Man mag entspannt mit Genderdingen umgehen können, aber die entspannte Bemerkung, dass ich mich ja nicht von jemanden beraten lassen würde, der erst erklärt, DAS Männliche und DAS Weibliche gäbe es nicht, nur um es sofort darauf als Differenzierungskategorien sprachlich zu gebrauchen, hätte ich mir dann doch nicht verkneifen können. Ich hätte wenigstens durch mein Schmunzeln gecheckt, ob mein Gegenüber es genausowenig ernst nimmt wie ich. Denn wer so etwas ernst nimmt, taugt für mich rein menschlich nicht zum stillschweigenden Bündnis, egal ob er einen Schwanz hat oder eine Muschi.
(Ich habe übrigens dieselbe schlechte Meinung von Frauenratgebern.)
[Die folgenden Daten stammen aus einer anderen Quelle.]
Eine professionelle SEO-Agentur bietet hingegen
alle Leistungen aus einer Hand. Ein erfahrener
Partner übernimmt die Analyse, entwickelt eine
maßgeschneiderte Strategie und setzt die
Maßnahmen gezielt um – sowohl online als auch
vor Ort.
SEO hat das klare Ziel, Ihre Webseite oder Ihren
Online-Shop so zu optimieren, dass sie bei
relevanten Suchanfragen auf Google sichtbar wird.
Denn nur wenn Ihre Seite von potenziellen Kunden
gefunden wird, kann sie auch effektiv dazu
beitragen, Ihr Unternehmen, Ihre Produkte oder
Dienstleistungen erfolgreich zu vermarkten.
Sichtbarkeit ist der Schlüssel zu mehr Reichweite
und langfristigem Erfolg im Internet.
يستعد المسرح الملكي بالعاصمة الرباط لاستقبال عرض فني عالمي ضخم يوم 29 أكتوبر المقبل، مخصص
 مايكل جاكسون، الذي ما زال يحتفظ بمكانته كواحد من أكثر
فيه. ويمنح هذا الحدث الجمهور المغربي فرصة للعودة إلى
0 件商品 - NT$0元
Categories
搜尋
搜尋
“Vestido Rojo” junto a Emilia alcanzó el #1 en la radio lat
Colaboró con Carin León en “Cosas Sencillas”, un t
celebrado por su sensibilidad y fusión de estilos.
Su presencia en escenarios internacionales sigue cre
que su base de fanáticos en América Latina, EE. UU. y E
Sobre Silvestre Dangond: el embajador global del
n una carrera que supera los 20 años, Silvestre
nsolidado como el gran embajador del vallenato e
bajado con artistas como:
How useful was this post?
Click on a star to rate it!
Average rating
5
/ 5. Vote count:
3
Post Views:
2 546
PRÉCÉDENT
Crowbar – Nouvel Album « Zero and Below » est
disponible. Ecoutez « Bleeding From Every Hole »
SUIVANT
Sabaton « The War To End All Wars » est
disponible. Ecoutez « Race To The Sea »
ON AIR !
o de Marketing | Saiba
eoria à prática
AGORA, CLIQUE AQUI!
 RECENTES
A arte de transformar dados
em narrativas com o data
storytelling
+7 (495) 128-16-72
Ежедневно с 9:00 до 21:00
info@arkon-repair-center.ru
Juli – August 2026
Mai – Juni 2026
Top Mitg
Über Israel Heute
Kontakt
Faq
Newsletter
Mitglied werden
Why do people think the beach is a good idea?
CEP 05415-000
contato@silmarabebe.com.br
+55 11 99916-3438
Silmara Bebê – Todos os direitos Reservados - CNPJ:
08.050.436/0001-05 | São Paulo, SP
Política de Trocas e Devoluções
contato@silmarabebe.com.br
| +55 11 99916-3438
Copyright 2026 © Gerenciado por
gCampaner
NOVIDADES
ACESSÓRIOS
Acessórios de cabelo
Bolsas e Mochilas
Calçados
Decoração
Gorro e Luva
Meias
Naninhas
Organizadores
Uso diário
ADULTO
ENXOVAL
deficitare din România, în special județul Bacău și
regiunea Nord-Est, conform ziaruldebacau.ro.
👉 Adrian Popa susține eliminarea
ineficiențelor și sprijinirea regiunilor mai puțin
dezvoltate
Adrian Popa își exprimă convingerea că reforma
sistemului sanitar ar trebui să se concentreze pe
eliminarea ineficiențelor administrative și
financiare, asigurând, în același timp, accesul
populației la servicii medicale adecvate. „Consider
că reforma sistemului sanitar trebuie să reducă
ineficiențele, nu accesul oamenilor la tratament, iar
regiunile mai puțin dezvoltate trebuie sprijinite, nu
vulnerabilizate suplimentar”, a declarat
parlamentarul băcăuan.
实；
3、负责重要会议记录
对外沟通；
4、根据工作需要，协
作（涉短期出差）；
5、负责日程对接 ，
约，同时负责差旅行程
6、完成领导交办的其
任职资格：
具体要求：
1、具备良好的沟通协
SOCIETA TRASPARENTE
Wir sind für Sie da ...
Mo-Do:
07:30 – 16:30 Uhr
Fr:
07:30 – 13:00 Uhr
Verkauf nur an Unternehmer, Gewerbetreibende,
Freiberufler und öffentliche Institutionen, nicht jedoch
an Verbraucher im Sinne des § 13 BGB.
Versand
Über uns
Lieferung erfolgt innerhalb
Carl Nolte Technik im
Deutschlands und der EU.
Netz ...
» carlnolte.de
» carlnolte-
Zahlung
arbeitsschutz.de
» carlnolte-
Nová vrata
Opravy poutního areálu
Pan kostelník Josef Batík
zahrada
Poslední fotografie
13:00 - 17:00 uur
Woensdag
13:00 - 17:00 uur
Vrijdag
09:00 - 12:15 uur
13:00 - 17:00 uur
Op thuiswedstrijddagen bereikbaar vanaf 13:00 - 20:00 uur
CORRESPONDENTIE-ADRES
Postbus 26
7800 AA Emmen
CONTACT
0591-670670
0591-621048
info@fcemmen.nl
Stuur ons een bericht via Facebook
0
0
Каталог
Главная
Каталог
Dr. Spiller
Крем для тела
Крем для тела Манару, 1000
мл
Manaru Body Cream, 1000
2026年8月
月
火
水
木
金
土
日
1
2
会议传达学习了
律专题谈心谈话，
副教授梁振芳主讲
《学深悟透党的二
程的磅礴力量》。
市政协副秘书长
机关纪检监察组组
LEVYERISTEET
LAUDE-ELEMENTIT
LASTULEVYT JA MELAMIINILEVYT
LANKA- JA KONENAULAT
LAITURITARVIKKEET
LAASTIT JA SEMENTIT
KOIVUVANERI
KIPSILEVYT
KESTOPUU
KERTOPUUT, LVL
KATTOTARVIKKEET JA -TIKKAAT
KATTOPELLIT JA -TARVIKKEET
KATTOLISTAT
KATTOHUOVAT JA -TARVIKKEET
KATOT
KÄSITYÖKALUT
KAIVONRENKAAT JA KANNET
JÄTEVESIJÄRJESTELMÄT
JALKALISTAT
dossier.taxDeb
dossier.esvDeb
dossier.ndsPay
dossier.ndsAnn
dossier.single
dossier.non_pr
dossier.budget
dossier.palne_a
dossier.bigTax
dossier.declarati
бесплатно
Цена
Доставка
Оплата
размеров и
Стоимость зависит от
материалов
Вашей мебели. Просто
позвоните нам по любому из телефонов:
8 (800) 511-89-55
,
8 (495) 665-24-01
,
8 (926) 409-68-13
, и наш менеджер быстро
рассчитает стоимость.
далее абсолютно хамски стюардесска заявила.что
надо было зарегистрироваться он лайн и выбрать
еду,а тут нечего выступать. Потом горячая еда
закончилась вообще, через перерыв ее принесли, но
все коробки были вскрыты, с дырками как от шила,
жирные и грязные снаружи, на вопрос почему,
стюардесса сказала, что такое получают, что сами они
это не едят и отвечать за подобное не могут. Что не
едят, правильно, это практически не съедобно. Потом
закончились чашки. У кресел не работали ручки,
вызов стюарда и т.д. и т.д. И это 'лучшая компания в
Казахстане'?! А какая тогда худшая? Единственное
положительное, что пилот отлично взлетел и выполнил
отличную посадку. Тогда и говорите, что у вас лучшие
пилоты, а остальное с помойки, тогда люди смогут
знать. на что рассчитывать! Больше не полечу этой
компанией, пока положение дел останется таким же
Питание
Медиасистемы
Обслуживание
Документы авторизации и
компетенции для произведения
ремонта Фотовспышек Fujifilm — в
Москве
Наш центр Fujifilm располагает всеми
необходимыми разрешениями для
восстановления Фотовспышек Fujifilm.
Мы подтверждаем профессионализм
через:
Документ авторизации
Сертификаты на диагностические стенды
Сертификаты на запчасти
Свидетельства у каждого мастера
Danke für Deine Gedanken. Ja, solche Bücher sind für manche hilfreich, z.B. wenn sie sich überhaupt erst neu mit der Thematik beschäftigen, und für manche schon unnötig. Wir sind ja alle dabei uns weiter zu entwickeln, jeder in der eigenen Geschwindigkeit. Gut, dass es immer mehr werden, die so reflektiert an das Thema herangehen. Ob dazu nun ein Buch genutzt wird, oder die Gedanken einfach so reifen, ist am Ende egal. Solange Toleranz, Offenheit und Mitgefühl jedem Andersdenkenden entgegen gebracht werden, können wir uns über einen konstruktiven Austausch freuen, der uns allen gemeinsam nutzt.